2 April 2014 ←
And I was fortunate to see them in Vermont last night. The stage was small and bar was intimate, but they played like they were playing for 350 people, and not just the 50 or so in the crowd. As my friend remarked, their rhythm section is really tight, giving Chuck and Lisa a foundation to let go with their guitars and vocals. If you like noisy melodic rock songs, there's no one out there who matches their sound and melodies.
Even though it doesn't come out until May, they were selling their new CD, Attica!, at the show. On first listen it sounds great: more produced, like their last album, but with the darkness and soul from some some of their earlier ones. You can find new tracks here and here. I can't think of a better, more under-appreciated band.
1 April 2014 ←
Four images from my Falconiformes series are featured in F-Stop's Group Show this month. There's a lot of good work featured here, and I'm happy to be featured among it.
31 March 2014 ←
Marco, no fan of K-cups, reminds us not to judge too harshly those who are.
21 March 2014 ←
In response to Khoi Vinh, Jason Kottke has a great little piece about how everything kind of taste has turned into a sport. Couldn't have said it better myself.
3 January 2014 ←
Sometimes I feel this way too. (via my Dad)
27 October 2013 ←
On my drive home this afternoon, I kept thinking of things I might like to write in memory of Lou Reed. But Sasha Frere-Jones pretty much summed it up perfectly, so there's not much more to say.

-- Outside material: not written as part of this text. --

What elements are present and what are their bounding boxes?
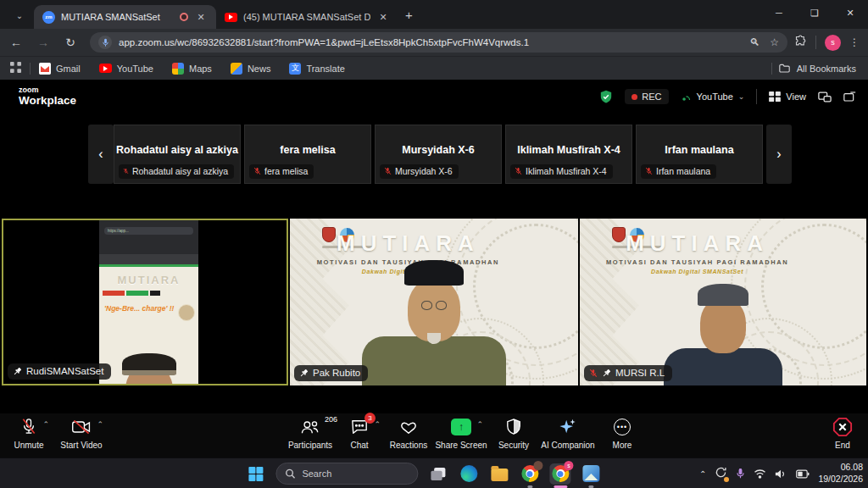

Except to reiterate how much Reed meant to me in my youth. He was cool, or at least cooler and different than the Grateful Dead and all the other stuff that seemed so boring at the time (no disrespect to the Dead). And he wrote about things I didn't know about or understand, like "Heroin", and "Some Kinda Love", and "Coney Island Babies"and "Dirty Boulevards", and domestic bliss, and death, and whatever the hell else was on his mind.
I still remember going to New York City on a high school trip and being so excited to find Velvet Underground cassettes(!) at Tower. So much of the music and art I listen to and appreciate today can be linked to discovering him and the Velvets as a teenager. Thank you Lou.
22 October 2013 ←
I'm very happy to announce a new series on my portfolio site, which I'm calling Falconiformes.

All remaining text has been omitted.